» **STORED DATA**

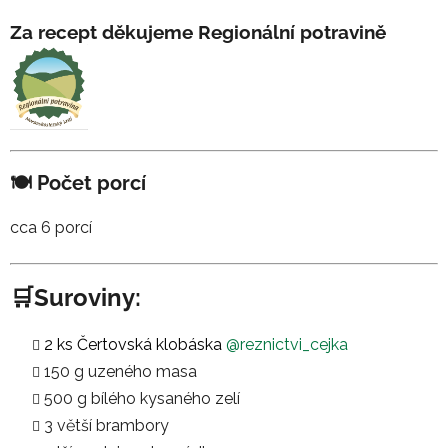
Za recept děkujeme
Regionální potravině
🍽 Počet porcí
cca 6 porcí
🛒Suroviny:
2 ks Čertovská klobáska
@reznictvi_cejka
150 g uzeného masa
500 g bílého kysaného zelí
3 větší brambory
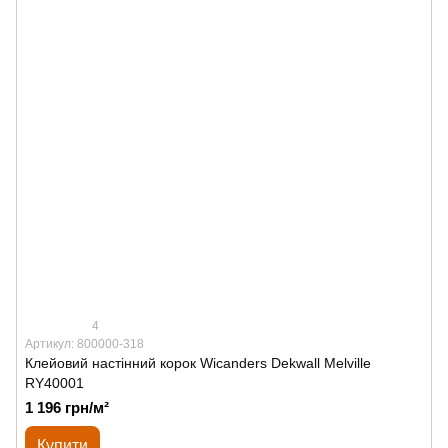
4
Артикул: 800000-318
Клейовий настінний корок Wicanders Dekwall Melville
RY40001
1 196 грн/м²
Купити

» **EXERCISE**
Once the pictures are set aside, reproduce the records in full and exactly.

» **SOLUTION FOR THIS EXERCISE**
Za recept děkujeme
Regionální potravině
🍽 Počet porcí
cca 6 porcí
🛒Suroviny:
2 ks Čertovská klobáska
@reznictvi_cejka
150 g uzeného masa
500 g bílého kysaného zelí
3 větší brambory
4
Артикул: 800000-318
Клейовий настінний корок Wicanders Dekwall Melville
RY40001
1 196 грн/м²
Купити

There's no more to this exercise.